> Task objective: The records that follow need to be printed exactly. Leave out each image.

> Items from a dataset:

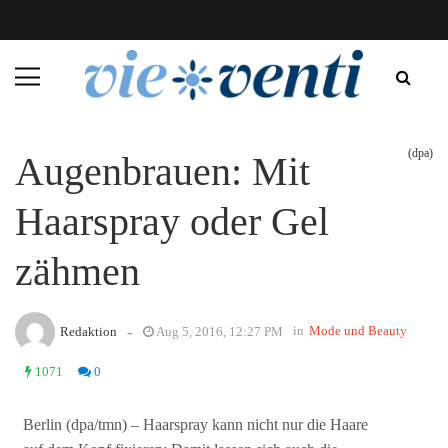
(dpa)
Augenbrauen: Mit
Haarspray oder Gel
zähmen
-
in
Mode und Beauty
Redaktion
Aug 5, 2016, 12:27 PM
1071
0
Berlin (dpa/tmn) – Haarspray kann nicht nur die Haare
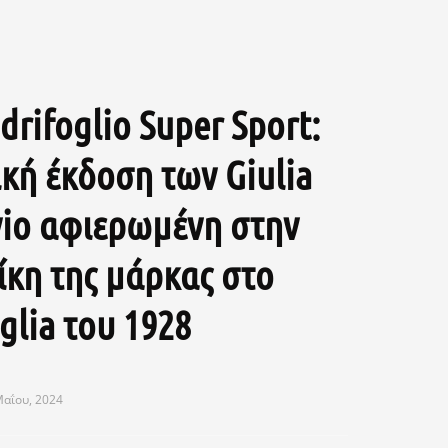
rifoglio Super Sport:
ική έκδοση των Giulia
lvio αφιερωμένη στην
ίκη της μάρκας στο
glia του 1928
Μαΐου, 2024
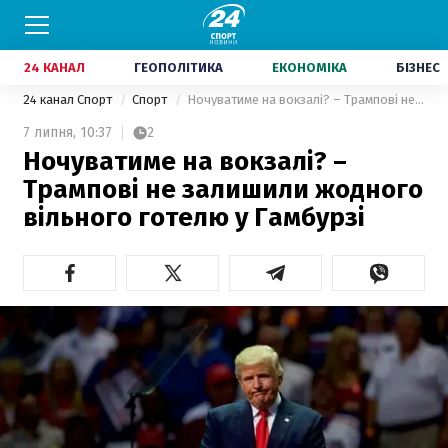
24 КАНАЛ
ГЕОПОЛІТИКА
ЕКОНОМІКА
БІЗНЕС
24 канал Спорт
Спорт
Ночуватиме на вокзалі? – Трампові не залишили жодного вільного готелю у Гамбурзі
7 липня,
10:37
2
Ночуватиме на вокзалі? –
Трампові не залишили жодного
вільного готелю у Гамбурзі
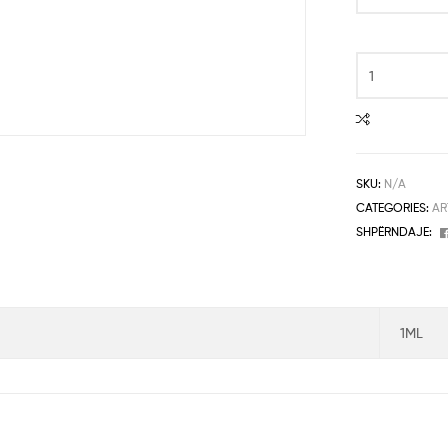
SKU:
N/A
CATEGORIES:
AR
SHPËRNDAJE:
1ML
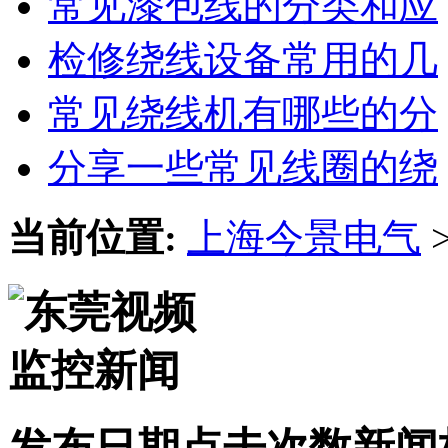
常见漆包线的分类和应
检修绕线设备常用的几
常见绕线机有哪些的分
分享一些常见线圈的绕
当前位置:
上海今景电气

> Task answer:
(dpa)
Augenbrauen: Mit
Haarspray oder Gel
zähmen
-
in
Mode und Beauty
Redaktion
Aug 5, 2016, 12:27 PM
1071
0
Berlin (dpa/tmn) – Haarspray kann nicht nur die Haare
rifoglio Super Sport:
ική έκδοση των Giulia
lvio αφιερωμένη στην
ίκη της μάρκας στο
glia του 1928
Μαΐου, 2024
24 КАНАЛ
ГЕОПОЛІТИКА
ЕКОНОМІКА
БІЗНЕС
24 канал Спорт
Спорт
Ночуватиме на вокзалі? – Трампові не залишили жодного вільного готелю у Гамбурзі
7 липня,
10:37
2
Ночуватиме на вокзалі? –
Трампові не залишили жодного
вільного готелю у Гамбурзі
SKU:
N/A
CATEGORIES:
AR
SHPËRNDAJE:
1ML
常见漆包线的分类和应
检修绕线设备常用的几
常见绕线机有哪些的分
分享一些常见线圈的绕
当前位置:
上海今景电气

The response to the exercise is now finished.